Stored data entries:
+ + +

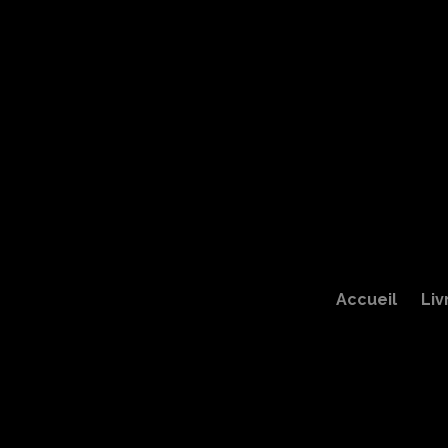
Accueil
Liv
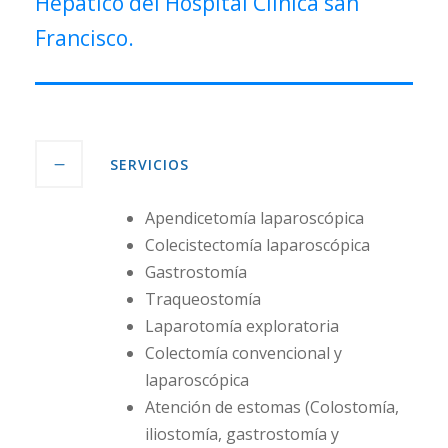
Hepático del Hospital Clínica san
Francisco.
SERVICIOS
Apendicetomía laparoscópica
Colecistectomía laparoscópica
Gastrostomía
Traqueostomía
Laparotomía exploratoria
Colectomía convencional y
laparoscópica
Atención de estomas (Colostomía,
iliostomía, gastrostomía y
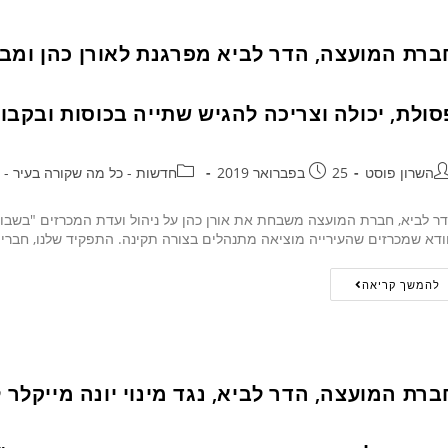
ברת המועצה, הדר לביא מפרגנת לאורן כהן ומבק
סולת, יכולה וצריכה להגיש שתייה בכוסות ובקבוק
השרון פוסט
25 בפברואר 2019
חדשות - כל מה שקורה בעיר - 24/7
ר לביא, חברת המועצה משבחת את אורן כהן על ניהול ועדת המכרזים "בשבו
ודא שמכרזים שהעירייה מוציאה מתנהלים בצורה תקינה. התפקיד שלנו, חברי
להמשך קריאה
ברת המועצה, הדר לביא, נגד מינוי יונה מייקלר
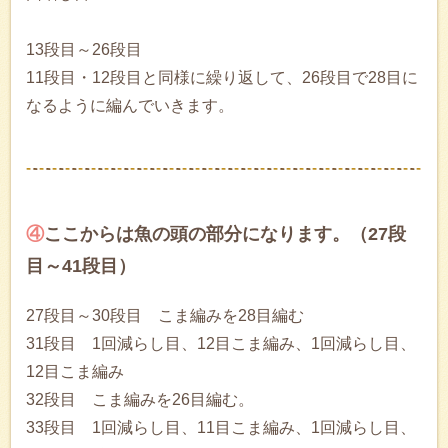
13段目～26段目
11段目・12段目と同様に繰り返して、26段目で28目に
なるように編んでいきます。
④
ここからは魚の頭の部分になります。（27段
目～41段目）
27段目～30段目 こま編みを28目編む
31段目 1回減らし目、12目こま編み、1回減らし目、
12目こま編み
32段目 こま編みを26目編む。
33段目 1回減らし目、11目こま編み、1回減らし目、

+ + +

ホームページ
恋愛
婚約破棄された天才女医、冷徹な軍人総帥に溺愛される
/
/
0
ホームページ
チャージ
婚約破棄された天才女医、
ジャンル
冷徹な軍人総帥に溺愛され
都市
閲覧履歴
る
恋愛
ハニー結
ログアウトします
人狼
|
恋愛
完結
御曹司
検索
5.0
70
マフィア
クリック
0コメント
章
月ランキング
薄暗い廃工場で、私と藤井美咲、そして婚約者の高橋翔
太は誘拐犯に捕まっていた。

+ + +

• **About this task**
Copy out every line in the entries above that holds "婚約破棄された天才女医".

• **Answer space**
婚約破棄された天才女医、冷徹な軍人総帥に溺愛される
婚約破棄された天才女医、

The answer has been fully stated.